## TASK DETAILS
The task calls for the count of lines containing "Metro" in these records, given as a number with no other words.

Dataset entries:
****************************************
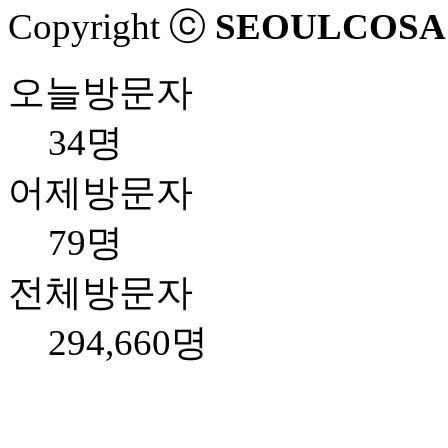
Copyright ⓒ
SEOULCOSA
오늘방문자
34명
어제방문자
79명
전체방문자
294,660명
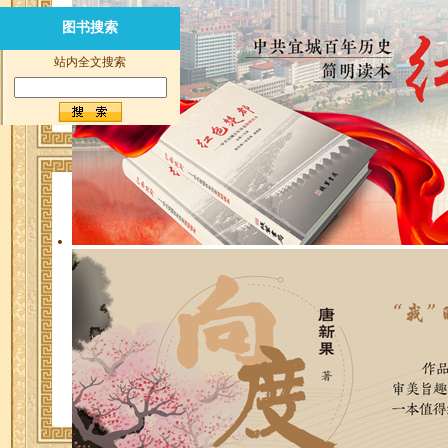
图书搜索
站内全文搜索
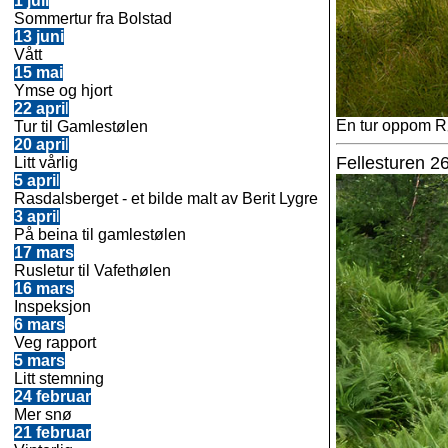
1
juli
Sommertur fra Bolstad
13
juni
Vått
15
mai
Ymse og hjort
22 apri
l
En tur oppom Rø
Tur til Gamlestølen
20 apri
l
Fellesturen 26
Litt vårlig
5 apri
l
Rasdalsberget - et bilde malt av Berit Lygre
3 apri
l
På beina til gamlestølen
17 mars
Rusletur til Vafethølen
16 mars
Inspeksjon
6 mars
Veg rapport
5 mars
Litt stemning
24
februar
Mer snø
21
februar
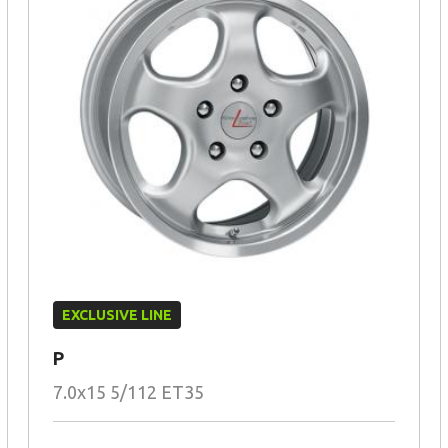
EXCLUSIVE LINE
P
7.0x15 5/112 ET35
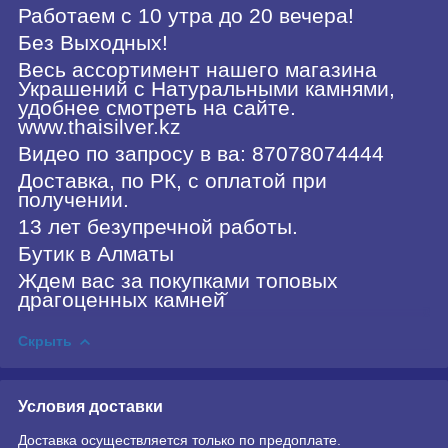
Работаем с 10 утра до 20 вечера!
Без Выходных!
Весь ассортимент нашего магазина
Украшений с Натуральными камнями,
удобнее смотреть на сайте.
www.thaisilver.kz
Видео по запросу в ва: 87078074444
Доставка, по РК, с оплатой при
получении.
13 лет безупречной работы.
Бутик в Алматы
Ждем вас за покупками топовых
драгоценных камней̆
Скрыть
Условия доставки
Доставка осуществляется только по предоплате.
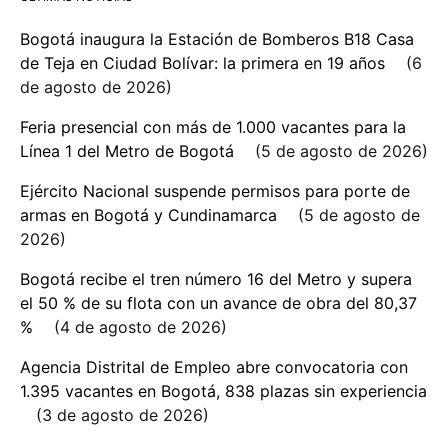
Bogotá inaugura la Estación de Bomberos B18 Casa
de Teja en Ciudad Bolívar: la primera en 19 años
6
de agosto de 2026
Feria presencial con más de 1.000 vacantes para la
Línea 1 del Metro de Bogotá
5 de agosto de 2026
Ejército Nacional suspende permisos para porte de
armas en Bogotá y Cundinamarca
5 de agosto de
2026
Bogotá recibe el tren número 16 del Metro y supera
el 50 % de su flota con un avance de obra del 80,37
%
4 de agosto de 2026
Agencia Distrital de Empleo abre convocatoria con
1.395 vacantes en Bogotá, 838 plazas sin experiencia
3 de agosto de 2026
****************************************
## ANSWER TO THIS PROBLEM
2